Return every line of the records that includes the string "Council".

::::::::::

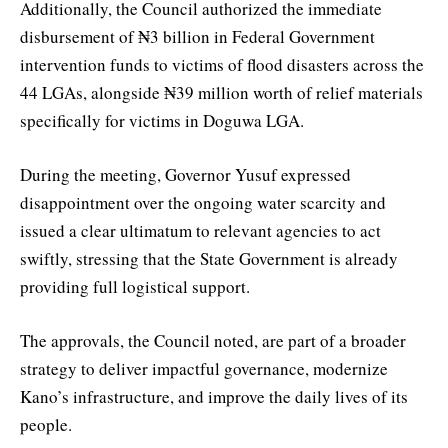
Additionally, the Council authorized the immediate
disbursement of ₦3 billion in Federal Government
intervention funds to victims of flood disasters across the
44 LGAs, alongside ₦39 million worth of relief materials
specifically for victims in Doguwa LGA.
During the meeting, Governor Yusuf expressed
disappointment over the ongoing water scarcity and
issued a clear ultimatum to relevant agencies to act
swiftly, stressing that the State Government is already
providing full logistical support.
The approvals, the Council noted, are part of a broader
strategy to deliver impactful governance, modernize
Kano’s infrastructure, and improve the daily lives of its
people.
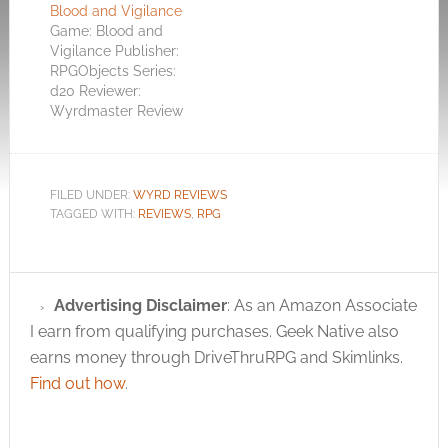
Blood and Vigilance
Reviewer's Rating:
Game: Blood and
7/10 [ Good ] Total
Vigilance Publisher:
Score: 7 Average
RPGObjects Series:
Score: 7.00 San Greal
d20 Reviewer:
- Holy Grail. Sang
Wyrdmaster Review
Real - Royal Blood.
Dated: 21st,
Easy mistake to
December 2003
make. The Holy Grail
Reviewer's Rating:
is a relic, a bloody…
8/10 [ Really good ]
FILED UNDER:
WYRD REVIEWS
Total Score: 8
TAGGED WITH:
REVIEWS
,
RPG
Average Score: 8.00
Vigilance was one of,
if not, the first d20
superhero games to
Advertising Disclaimer
: As an Amazon Associate
hit the market. It was
I earn from qualifying purchases. Geek Native also
Vigilance Press'
flagship product…
earns money through DriveThruRPG and Skimlinks.
Find out how
.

::::::::::

Solution to the problem
Additionally, the Council authorized the immediate
The approvals, the Council noted, are part of a broader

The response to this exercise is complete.